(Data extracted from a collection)

● ● ●

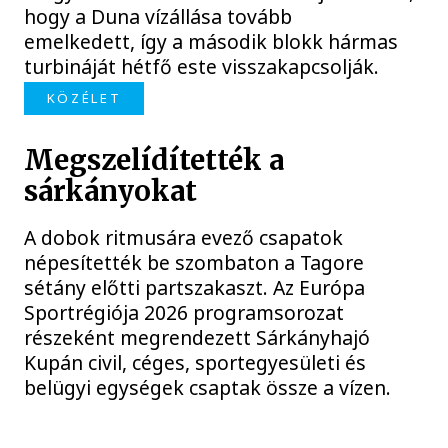
hogy a Duna vízállása tovább
emelkedett, így a második blokk hármas
turbináját hétfő este visszakapcsolják.
KÖZÉLET
Megszelídítették a
sárkányokat
A dobok ritmusára evező csapatok
népesítették be szombaton a Tagore
sétány előtti partszakaszt. Az Európa
Sportrégiója 2026 programsorozat
részeként megrendezett Sárkányhajó
Kupán civil, céges, sportegyesületi és
belügyi egységek csaptak össze a vízen.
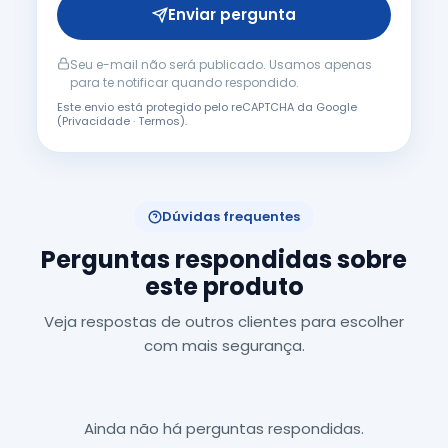
Enviar pergunta
Seu e-mail não será publicado. Usamos apenas
para te notificar quando respondido.
Este envio está protegido pelo reCAPTCHA da Google
(
Privacidade
·
Termos
).
Dúvidas frequentes
Perguntas respondidas sobre
este produto
Veja respostas de outros clientes para escolher
com mais segurança.
Ainda não há perguntas respondidas.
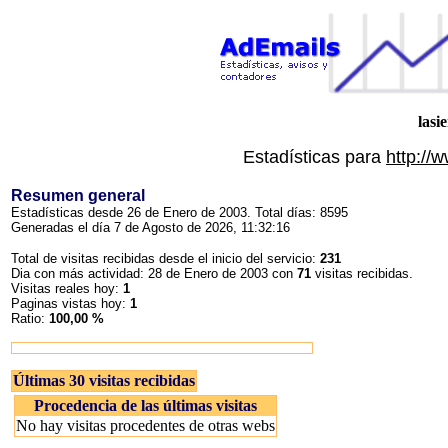
lasi
Estadísticas para
http://
Resumen general
Estadísticas desde 26 de Enero de 2003. Total días: 8595
Generadas el día 7 de Agosto de 2026, 11:32:16
Total de visitas recibidas desde el inicio del servicio:
231
Dia con más actividad: 28 de Enero de 2003 con
71
visitas recibidas.
Visitas reales hoy:
1
Paginas vistas hoy:
1
Ratio:
100,00 %
Últimas 30 visitas recibidas
Procedencia de las últimas visitas
No hay visitas procedentes de otras webs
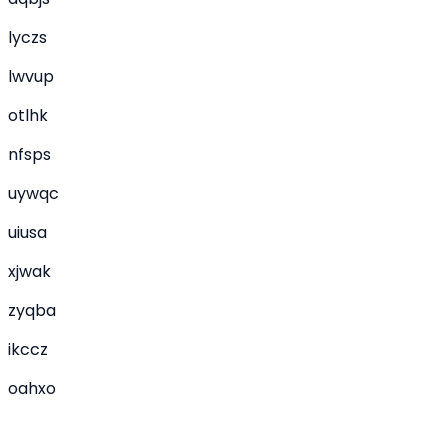
lyczs
lwvup
otlhk
nfsps
uywqc
uiusa
xjwak
zyqba
ikccz
oahxo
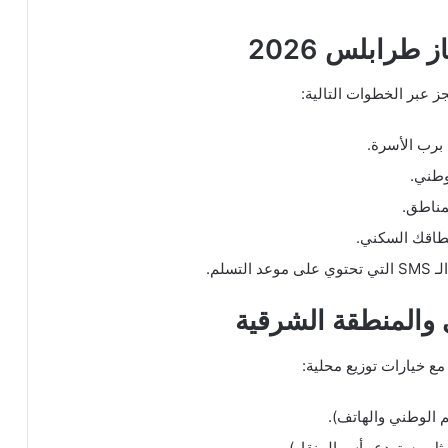
طرابلس 2026
 عبر الخطوات التالية:
برب الأسرة.
وطني.
مناطق.
 نطاقك السكني.
سلم.
 والمنطقة الشرقية
ع خيارات توزيع محلية:
 الوطني والهاتف).
ثل مستودع رأس المنقار).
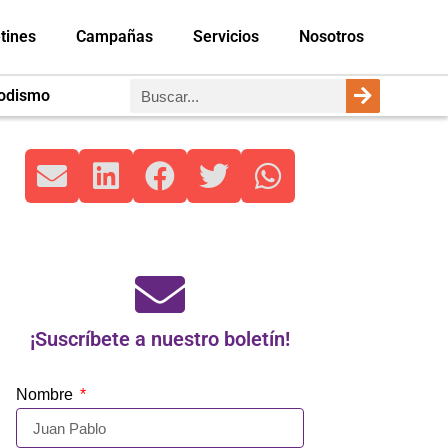
tines
Campañas
Servicios
Nosotros
iodismo
¡Suscríbete a nuestro boletín!
Nombre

● ● ●

WHAT IS REQUIRED
Which lines in the records contain the word "Estadísticas"? Copy each one.

SOLVED EXERCISE
Estadísticas para
Estadísticas desde 26 de Enero de 2003. Total días: 8595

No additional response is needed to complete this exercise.